Chef Chaudart a écrit:Je reviens sur "l'usure de la Luftwaffe": sur les 810 appareils perdus définitivement mentionnés par Nicolas au post 3490, 200 environ sont des Ju52 détruits lors des opérations aux Pays-Bas. Cela relativise "l'usure", ces appareils de transport n'ayant aucune utilité dans les opérations se déroulant lors de la bataille de Dunkerque et aucune perte supplémentaire n'étant à redouter
Chef Chaudart a écrit:Plus qu'à un amoindrissement de sa flotte, la Luftwaffe est victime du tempo des opérations: les unités sont en cours de relocalisation sur des terrains proches du front en ce qui concerne les avions à faible rayon d'action (chasseurs et Stukas), alors que les bombardiers décollent toujours d'Allemagne, ce qui limite à la fois les charges emportées et le nombre de missions journalières.

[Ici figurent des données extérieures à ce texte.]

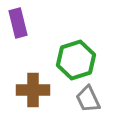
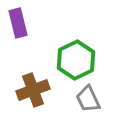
green hexagon: rotated 9 degrees counterclockwise
brown cross: rotated 20 degrees counterclockwise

A ce moment des opérations, l'Armée de l'Air est nettement amoindrie et, si la RAF va réagir avec force pour protéger le rembarquement, c'est semble-t-il une réelle surprise pour les Allemands.
Quant à "l'irréaslisme" de Goering, il est aussi à relativiser: la simple destruction du port est parfaitement dans les cordes de "sa" Luftwaffe, puisque, de fait, il est rapidement rendu inutilisable.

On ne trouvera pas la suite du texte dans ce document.